Task statement
Show all lines from the data that include the word "PrtScn".

Data section
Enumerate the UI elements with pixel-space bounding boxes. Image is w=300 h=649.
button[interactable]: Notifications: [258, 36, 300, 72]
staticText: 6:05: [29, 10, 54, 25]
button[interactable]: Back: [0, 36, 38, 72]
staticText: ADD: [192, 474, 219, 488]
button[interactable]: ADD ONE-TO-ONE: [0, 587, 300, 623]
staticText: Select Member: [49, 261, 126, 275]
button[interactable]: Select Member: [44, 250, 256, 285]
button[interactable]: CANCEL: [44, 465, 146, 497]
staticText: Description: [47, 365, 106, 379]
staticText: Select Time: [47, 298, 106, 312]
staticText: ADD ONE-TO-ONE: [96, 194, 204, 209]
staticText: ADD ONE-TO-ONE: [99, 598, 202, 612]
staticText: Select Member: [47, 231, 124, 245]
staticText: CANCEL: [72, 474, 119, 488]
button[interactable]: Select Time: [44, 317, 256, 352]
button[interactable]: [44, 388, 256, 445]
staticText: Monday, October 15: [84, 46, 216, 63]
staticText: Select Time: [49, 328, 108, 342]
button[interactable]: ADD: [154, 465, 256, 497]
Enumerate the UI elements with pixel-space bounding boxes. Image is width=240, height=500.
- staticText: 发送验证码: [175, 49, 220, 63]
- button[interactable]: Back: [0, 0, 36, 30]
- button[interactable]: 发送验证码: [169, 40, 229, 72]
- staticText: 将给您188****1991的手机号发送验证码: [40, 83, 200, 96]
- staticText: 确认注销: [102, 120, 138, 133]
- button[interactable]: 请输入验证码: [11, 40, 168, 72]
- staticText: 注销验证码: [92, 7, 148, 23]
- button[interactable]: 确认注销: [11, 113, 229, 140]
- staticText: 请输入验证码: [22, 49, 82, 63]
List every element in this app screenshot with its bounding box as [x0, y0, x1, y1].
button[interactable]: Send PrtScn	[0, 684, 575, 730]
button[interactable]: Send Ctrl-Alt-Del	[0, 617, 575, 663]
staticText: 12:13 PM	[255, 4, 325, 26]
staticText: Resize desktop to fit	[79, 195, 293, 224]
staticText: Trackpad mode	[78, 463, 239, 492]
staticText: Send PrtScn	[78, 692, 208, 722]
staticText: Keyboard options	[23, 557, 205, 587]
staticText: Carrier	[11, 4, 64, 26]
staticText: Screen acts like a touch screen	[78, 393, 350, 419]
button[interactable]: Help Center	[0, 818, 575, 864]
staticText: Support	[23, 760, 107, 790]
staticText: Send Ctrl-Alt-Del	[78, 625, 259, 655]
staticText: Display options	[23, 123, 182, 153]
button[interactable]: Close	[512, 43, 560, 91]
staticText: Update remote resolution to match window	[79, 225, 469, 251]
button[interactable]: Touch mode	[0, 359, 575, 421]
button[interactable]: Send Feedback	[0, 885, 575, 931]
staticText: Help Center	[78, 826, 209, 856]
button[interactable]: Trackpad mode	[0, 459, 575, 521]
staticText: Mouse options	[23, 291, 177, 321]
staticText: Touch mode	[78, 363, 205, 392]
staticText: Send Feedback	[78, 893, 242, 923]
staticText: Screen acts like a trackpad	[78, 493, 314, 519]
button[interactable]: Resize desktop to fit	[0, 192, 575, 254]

Exercise result
button[interactable]: Send PrtScn	[0, 684, 575, 730]
staticText: Send PrtScn	[78, 692, 208, 722]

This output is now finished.